Clues to how life evolved, not only on this planet but also possibly on alien worlds, might be found in underwater caves in the Bahamas, researchers say.
The caves in question are called "blue holes," so-named because from the air, their entrances appear circular in shape, with different shades of blue water in and around them. There are estimated to be more than 1,000 such caves in the Bahamas, the greatest concentration of blue holes in the world.
"It's really incredible to be swimming down a passage that no one has ever been in before, to experience that thrill of discovery," said researcher Tom Iliffe, a marine biologist at Texas A&M University at Galveston. "At the bottom of a cave, there's no telling what might be around the next corner."
Iliffe and his colleagues examined three inland blue holes in the Bahamas. They discovered that layers of bacteria exist in all three, but each of these water-filled sinkholes had significantly different microbes living in them from the others.
"We're finding new forms of life that are totally unknown elsewhere on Earth," Iliffe told OurAmazingPlanet.
Blue hole bacteria
Within each blue hole, the microbes the researchers found varied depending on the depth, owing to how the water in them was separated into distinct fresh- and saltwater layers as well as oxygen-poor or virtually completely oxygen-depleted layers. The blue holes also varied from each other due to differences such as food sources.
"We examined two caves on Abaco Island and one on Andros Island," Iliffe said. "One on Abaco, at a depth of about 100 feet, had sheets of bacteria that were attached to the walls of the caves, almost one inch thick. Another cave on the same island had bacteria living within poisonous clouds of hydrogen sulfide at the boundary between fresh- and saltwater. These caves had different forms of bacteria, with the types and density changing as the light source from above grew dimmer and dimmer."
"In the cave on Andros, we expected to find something similar, but the hydrogen sulfide layer there contained different types of bacteria," Iliffe added. "It shows that the caves tend to have life forms that adapt to that particular habitat, and we found that some types of the bacteria could live in environments where no other forms of life could survive.
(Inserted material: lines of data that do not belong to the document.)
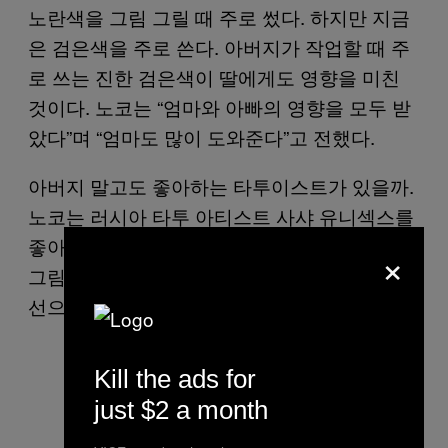
노란색을 그림 그릴 때 주로 썼다. 하지만 지금
은 검은색을 주로 쓴다. 아버지가 작업할 때 주
로 쓰는 진한 검은색이 딸에게도 영향을 미친
것이다. 노코는 “엄마와 아빠의 영향을 모두 받
았다”며 “엄마도 많이 도와준다”고 전했다.
아버지 말고도 좋아하는 타투이스트가 있을까.
노코는 러시아 타투 아티스트 사샤 유니섹스를
좋아한다. 동물을 소재로 몽환적인 수채화풍의
×
그림을 그리는 아티스트. 특히 특유의 섬세한
선으로 표현하는 그림을 좋아한다.
Kill the ads for
just $2 a month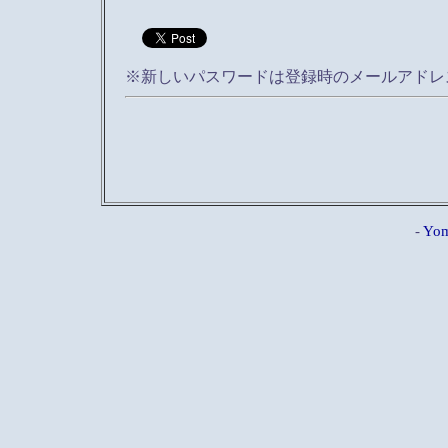
※新しいパスワードは登録時のメールアドレ
-
Yom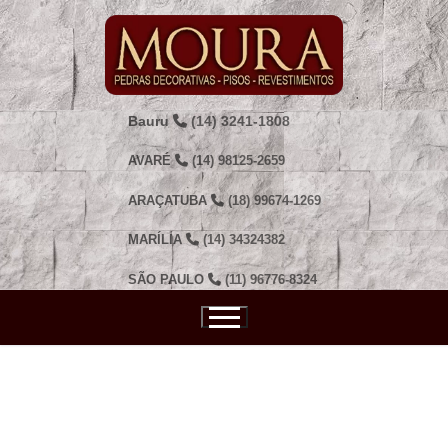
Pular
para
o
conteúdo
Bauru
(14) 3241-1808
AVARÉ
(14) 98125-2659
ARAÇATUBA
(18) 99674-1269
MARÍLIA
(14) 34324382
SÃO PAULO
(11) 96776-8324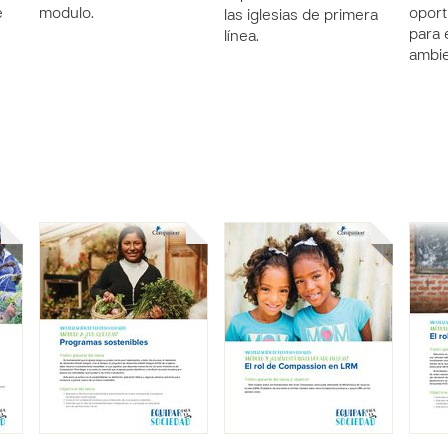
e
modulo.
oport
las iglesias de primera
para 
línea.
ambie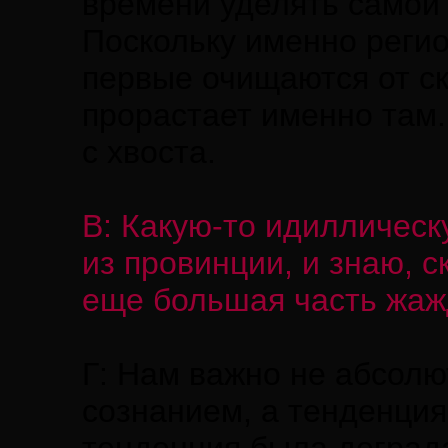
времени уделять самой 
Поскольку именно реги
первые очищаются от ск
прорастает именно там.
с хвоста.
В: Какую-то идиллическ
из провинции, и знаю, 
еще большая часть жажд
Г: Нам важно не абсолю
сознанием, а тенденция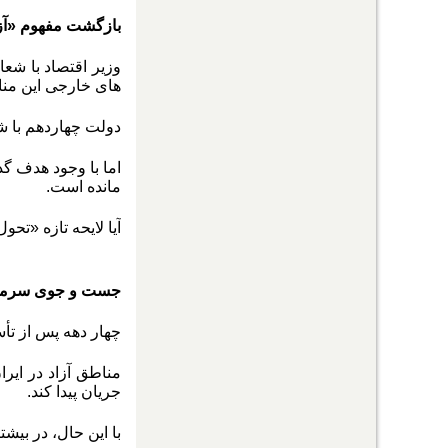
بازگشت مفهوم «آز
وزیر اقتصاد با شع
های خارجی این مناط
دولت چهاردهم با ش
مانده است.
آیا لایحه تازه «تحو
جست و جوی سرمایه
چهار دهه پس از تأ
مناطق آزاد در ایر
جریان پیدا کند.
با این حال، در بیش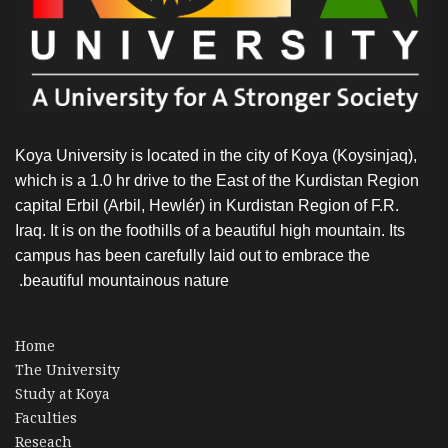
Koya University is located in the city of Koya (Koysinjaq),
which is a 1.0 hr drive to the East of the Kurdistan Region
capital Erbil (Arbil, Hewlér) in Kurdistan Region of F.R.
Iraq. It is on the foothills of a beautiful high mountain. Its
campus has been carefully laid out to embrace the
beautiful mountainous nature.
Home
The University
Study at Koya
Faculties
Reseach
This research shows how these bacteria have evolved over millions of years and have found a way to live under these extreme conditions." [ Harshest Environments on Earth ]
The fact that each cave has different conditions from the others and thus a different palette of life helps scientists analyze the diverse routes life might have taken on Earth, given slight tweaks in their initial brews.
"These bacterial forms of life may be similar to microbes that existed on early Earth and thus provide a glimpse of how life evolved on this planet," Iliffe explained. "These caves are natural laboratories where we can study life existing under conditions analogous to what was present many millions of years ago."
Specifically, "these caves have no light and therefore no photosynthetic production of oxygen, which means the dissolved oxygen levels are either low or nonexistent, similar to the environments that probably existed on the early Earth," Iliffe said.
These findings might also shed light on how life might have developed on distant planets and moons.
"As far as we know, no surface waters currently exist anywhere else in our solar system, but there might be water beneath the surface, say on Mars or moons like Europa," Iliffe said. "These are areas of total darkness, and so the caves on Earth we are exploring might be similar."
More known about the moon
There are tens of thousands of underwater caves scattered around the world, but less than 5 percent of these have ever been explored and scientifically investigated, Iliffe said.
"We know more about the far side of the moon than we do about these caves right here on Earth," Iliffe said. "There is no telling what remains to be discovered in the many thousands of caves that no one has ever entered. If life exists elsewhere in our solar system, it most likely would be found in water-filled subterranean environments, perhaps equivalent to those we are studying in the Bahamas."
Iliffe, along with Brett Gonzalez and their colleagues, detailed their findings in the November issue of the journal Hydrobiologia.